# Documentation



## mags&woody (Jul 31, 2008)

hi
my OH and I are moving to Spain in October, and would appreciate anyone telling us what documents we will need to fill in, where do we get them and who do we give them to after completeing them? Or can we get them here before we arrive and then take them with us

Cheers


----------



## Stravinsky (Aug 12, 2007)

mags&woody said:


> hi
> my OH and I are moving to Spain in October, and would appreciate anyone telling us what documents we will need to fill in, where do we get them and who do we give them to after completeing them? Or can we get them here before we arrive and then take them with us
> 
> Cheers


Oh Gosh thats such a big subject to cover

Well, you both need NIE numbers which you usually get from your local Police Station. You can download the forms from the Residency thread above I think.

You will need to get residency certificates, which again are in the thread. Depending on area you will need to go to the Police Station again, although some areas have offices to apply. Again, download form above.

Presume you have sorted your bank accounts out.

When you are settled you should go to your local town hall to sign on the Padron (the council)

Have you applied for your E106 documentation from the Department of Work and Pensions? You'll need these to get health cover, whether it be temporary (if you are not of retirement age) or permanent if you are of retirement age.

Is that good for starters? You haven't left yourself much time have you. 

Oh ..... welcome to the forum


----------



## Pasanada (Feb 5, 2008)

Following on from Stravinsky's good advice, please be aware that in some parts of Spain (Costa Blanca south that I do know of), you will need to apply for Residencia BEFORE signing on the Padron. This is a turn around from the old system and I'm lead to believe this is to prevent non permanent visitors applying on the Padron.
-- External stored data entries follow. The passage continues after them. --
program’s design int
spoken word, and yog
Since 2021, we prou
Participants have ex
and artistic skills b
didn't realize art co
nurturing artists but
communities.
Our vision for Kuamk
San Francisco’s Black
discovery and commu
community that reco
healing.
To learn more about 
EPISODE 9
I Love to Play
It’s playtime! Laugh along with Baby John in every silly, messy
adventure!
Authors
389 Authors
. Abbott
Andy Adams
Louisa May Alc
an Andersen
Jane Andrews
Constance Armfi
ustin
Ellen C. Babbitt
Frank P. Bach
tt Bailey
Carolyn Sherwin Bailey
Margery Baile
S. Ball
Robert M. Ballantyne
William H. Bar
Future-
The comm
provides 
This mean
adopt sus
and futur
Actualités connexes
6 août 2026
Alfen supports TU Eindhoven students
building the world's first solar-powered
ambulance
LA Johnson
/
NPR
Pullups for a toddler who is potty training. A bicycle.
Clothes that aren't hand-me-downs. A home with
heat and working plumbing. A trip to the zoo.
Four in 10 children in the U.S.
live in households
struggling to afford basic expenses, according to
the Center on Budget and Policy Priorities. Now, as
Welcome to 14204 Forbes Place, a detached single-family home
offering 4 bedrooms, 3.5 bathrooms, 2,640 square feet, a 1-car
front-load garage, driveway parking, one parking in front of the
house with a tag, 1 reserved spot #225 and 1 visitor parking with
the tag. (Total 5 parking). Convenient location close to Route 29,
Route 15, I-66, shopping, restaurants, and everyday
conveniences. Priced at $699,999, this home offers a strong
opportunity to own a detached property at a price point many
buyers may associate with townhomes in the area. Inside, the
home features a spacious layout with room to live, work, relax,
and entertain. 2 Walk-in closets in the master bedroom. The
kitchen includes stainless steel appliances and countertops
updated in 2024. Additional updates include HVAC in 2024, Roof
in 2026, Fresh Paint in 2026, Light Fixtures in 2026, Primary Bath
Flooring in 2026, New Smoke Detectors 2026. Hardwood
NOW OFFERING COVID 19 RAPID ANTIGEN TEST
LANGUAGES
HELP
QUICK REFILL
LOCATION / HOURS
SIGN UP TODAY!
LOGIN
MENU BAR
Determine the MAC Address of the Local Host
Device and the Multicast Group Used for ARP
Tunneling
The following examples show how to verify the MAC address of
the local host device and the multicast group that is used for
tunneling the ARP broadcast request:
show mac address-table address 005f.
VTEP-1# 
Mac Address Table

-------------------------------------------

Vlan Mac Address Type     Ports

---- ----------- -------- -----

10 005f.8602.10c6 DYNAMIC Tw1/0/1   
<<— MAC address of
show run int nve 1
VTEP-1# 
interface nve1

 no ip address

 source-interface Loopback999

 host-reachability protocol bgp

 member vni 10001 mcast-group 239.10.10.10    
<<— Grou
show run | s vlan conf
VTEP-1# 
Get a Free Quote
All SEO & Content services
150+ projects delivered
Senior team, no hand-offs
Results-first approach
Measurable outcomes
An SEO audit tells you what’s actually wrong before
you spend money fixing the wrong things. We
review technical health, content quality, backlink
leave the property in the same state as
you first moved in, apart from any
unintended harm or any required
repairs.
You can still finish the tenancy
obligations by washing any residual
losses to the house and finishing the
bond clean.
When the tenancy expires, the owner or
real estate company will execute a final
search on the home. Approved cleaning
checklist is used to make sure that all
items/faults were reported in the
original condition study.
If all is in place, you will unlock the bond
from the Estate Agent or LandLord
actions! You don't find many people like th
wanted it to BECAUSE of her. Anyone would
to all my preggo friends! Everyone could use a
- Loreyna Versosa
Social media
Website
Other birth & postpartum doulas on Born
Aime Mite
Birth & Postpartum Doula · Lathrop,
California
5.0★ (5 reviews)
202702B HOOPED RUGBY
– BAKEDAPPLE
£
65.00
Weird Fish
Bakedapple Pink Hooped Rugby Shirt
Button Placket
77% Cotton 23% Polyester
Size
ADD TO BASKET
Now, if you're in my position, it will take some years.....lots of waiting in line at the Ayuntamiento (town hall) and plenty of expletives!! Lol

Good luck with your move and hope you enjoy your new life in Espana!


----------



## mags&woody (Jul 31, 2008)

Stravinsky said:


> Oh Gosh thats such a big subject to cover
> 
> Well, you both need NIE numbers which you usually get from your local Police Station. You can download the forms from the Residency thread above I think.
> 
> ...


thanks for the info. we believe that we have plenty of time as we will be back in uk in november for a week and then again in december.


----------